Much has been written and documented about the ideologies and plans that define the person and candidacy of Democratic Socialist Zohran Mamdani, the perils his mayoralty would pose to Jews and the havoc he intends to unleash on the largest city in the United States.

It is worth pointing out again that, beyond the general threat Mamdani poses to the city and its citizens, his focused Jew- hated and Israel-hatred is accompanied by the confounding phenomenon of a not-small number of Jews who support and intend to vote for him. While they may fall for his trite and misleading promises of utopia, that buy-in is not only naïve, it is reckless. Jews who want to vote for someone whose every stance places him against the safety and survival of Israel and the Jewish people haven’t a Jewish leg to stand on. Voting for him with full awareness would be shameful and inexcusable.

In this context, I think of this week’s Torah portion, Vayera, meaning “and He appeared,” which we read the story of Sodom and Amora (Sodom and Gomorrah), and see Abraham, the father of the Jewish people, arguing with God about His intention to destroy those evil cities. Abraham pleads for the “innocents” who might be swept away in such wholesale destruction. He challenges God by demanding that if he can find 50, or even 10, innocent people, then the planned destruction will be called off. But alas, no innocents are found, and the utter destruction of the dreadful place and its people occurs as decreed. The widespread and prosaic interpretation of this story focuses on the apparent compassion and justice of Abraham’s challenge to God.

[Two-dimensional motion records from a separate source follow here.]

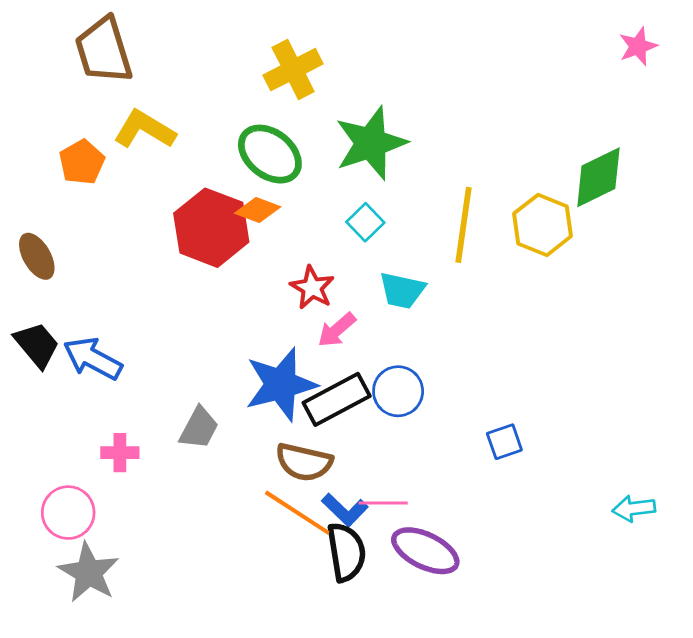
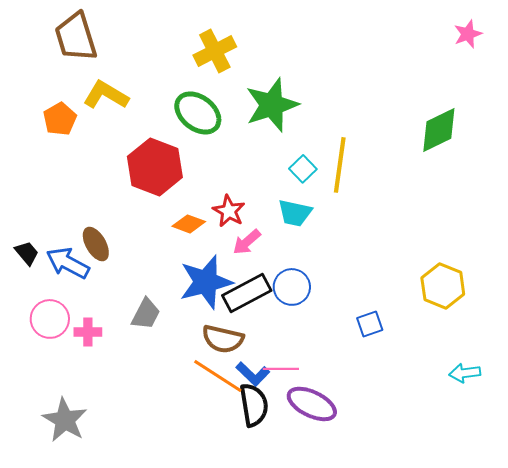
orange diamond: (258, 210) -> (189, 224), moved
cyan square: (365, 222) -> (303, 169), moved
yellow hexagon: (543, 225) -> (443, 286), moved
brown ellipse: (37, 256) -> (96, 244), moved
black trapezoid: (37, 345) -> (27, 253), size x0.7
pink circle: (68, 513) -> (50, 319), moved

I suggest this story teaches a very different lesson. Abraham came to understand the reality that everything and everybody in that decayed place was absolutely and incurably contaminated; in that environment, innocence was not even an option. He came to realize that support and compassion for—or compromise with—evil is not acceptable. Indeed, the story concludes showing Abraham walking away in silent and humbled awe, absorbing God’s truth, wisdom and promising path.

From this, we would wisely draw various timely messages and warnings: First, our empathies should lie with good people, never with evil-doers, their accomplices or supporters; second, we must totally reject those, such as Mamdani and his ilk, who would bring us harm, thus depriving them of the power and position to achieve and impose their toxic goals; and third, we should use our divinely inspired powers of discernment to determine where best to expend our benevolent positive energies, and then actively cultivate and support the myriad places, people and communities that bring goodness to the world.

Hopefully, New Yorkers, with Jews at the forefront, will heed these lessons and shun Mamdani, thus helping to foster right over wrong and good over evil, helping to protect and preserve New York City—and all its citizens—and helping to ensure a safer and brighter world for us all.